This is make or break, folks.

Danny Poker's searching Melman's face for any clue he can find.

He ain't got sh*t.

Just a pair of threes.

Ghost just gave him the cards again.

Oh. Mm-hmm.

There's a ghost on screen?

Right now?

Yeah.

The entire pot.

All in.

Danny calls the bluff! How does he Al...

Right there. Right there! Look!

Oh, yeah. Okay, I think I see it.

It's like a silhouette of, like, an old woman.

No, no, a very large man.

Could've been a bodybuilder.

Okay, no, I don't see it.

Oh, my God. Clyde, do you know what this means?

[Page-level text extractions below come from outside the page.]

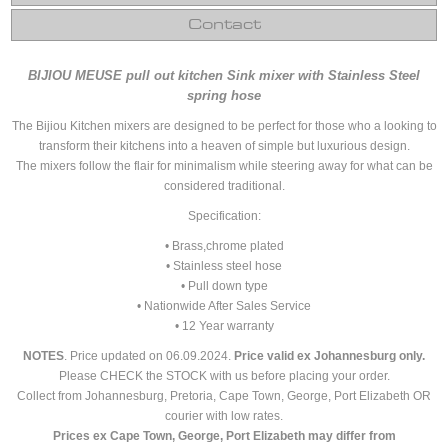
Contact
BIJIOU MEUSE pull out kitchen Sink mixer with Stainless Steel
spring hose
The Bijiou Kitchen mixers are designed to be perfect for those who a looking to
transform their kitchens into a heaven of simple but luxurious design.
The mixers follow the flair for minimalism while steering away for what can be
considered traditional.
Specification:
• Brass,chrome plated
• Stainless steel hose
• Pull down type
• Nationwide After Sales Service
• 12 Year warranty
NOTES
. Price updated on 06.09.2024.
Price valid ex Johannesburg only.
Please CHECK the STOCK with us before placing your order.
Collect from Johannesburg, Pretoria, Cape Town, George, Port Elizabeth OR
courier with low rates.
Prices ex Cape Town, George, Port Elizabeth may differ from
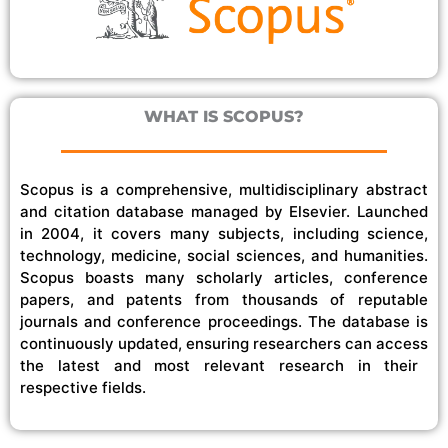
WHAT IS SCOPUS?
Scopus is a comprehensive, multidisciplinary abstract
and citation database managed by Elsevier. Launched
in 2004, it covers
many
subjects
, including science,
technology, medicine, social sciences, and humanities.
Scopus boasts
many
scholarly articles, conference
papers, and patents from thousands of reputable
journals and conference proceedings. The database is
continuously updated, ensuring researchers
can access
the latest and most relevant research in their
respective fields.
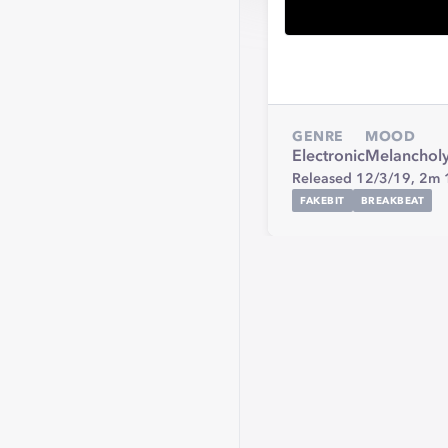
GENRE
MOOD
Electronic
Melanchol
Released 12/3/19,
2m 
FAKEBIT
BREAKBEAT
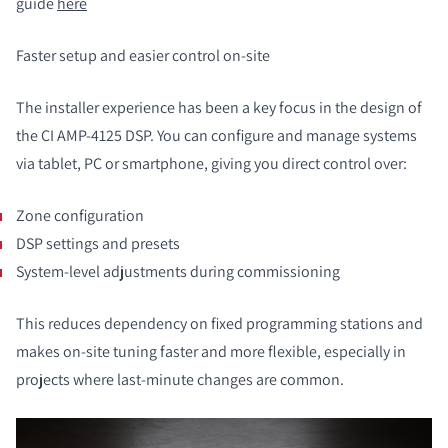
guide
here
Faster setup and easier control on-site
The installer experience has been a key focus in the design of
the CI AMP-4125 DSP. You can configure and manage systems
via tablet, PC or smartphone, giving you direct control over:
Zone configuration
DSP settings and presets
System-level adjustments during commissioning
This reduces dependency on fixed programming stations and
makes on-site tuning faster and more flexible, especially in
projects where last-minute changes are common.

You can capture a ghost on film, but nobody can see him.

It means somebody else out there can see ghosts.

It's not just me. I'm not alone in the world.

Oh, right!

Holy sh*t, and that person is Danny Pokertini!

This guy?

Holy sh*t.

This guy's a genius.

He seems to be fairly intelligent.

Let me... no, no, no.

You don't even know.

I wanna know everything about this guy.

Okay.

Who is he?

His Insta is...

Where does he come from?

Right here. Look at this. Look at this!

Look. Ladies.

Yeah.

Titties.

Yeah.

g*ns, titties.

Titties.

Boats, titties.

Drones, titties.

Titties.

Look at that double blowjob.

Holy sh*t.

Look at that.

God.

Titties, titties.

Holy f*cking sh*t!

His cat is so adorable!

So g*dd*mn cute.

Holy sh*t!

Okay, I'm in. I love this guy.

What... how do we meet him? He seems like he's a f*cking rock star.

How do we meet him?

Go back to the top.

Last post. Boom!

[chuckles]

Club Le Douche.

Tonight, Danny Poker in attendance.

DJ Skillitz putting the dubsmash in your eardrums.

Is his d*ck hanging out?

No, no, no.

That's just his signature. Zoom in.

That's the smartest thing I've ever seen.

The man's a genius.

A ghost-talking genius.

Like me.

Like you.



[sniffs] Are we a little bit early?

'Cause I feel like I'm still smelling lunch specials.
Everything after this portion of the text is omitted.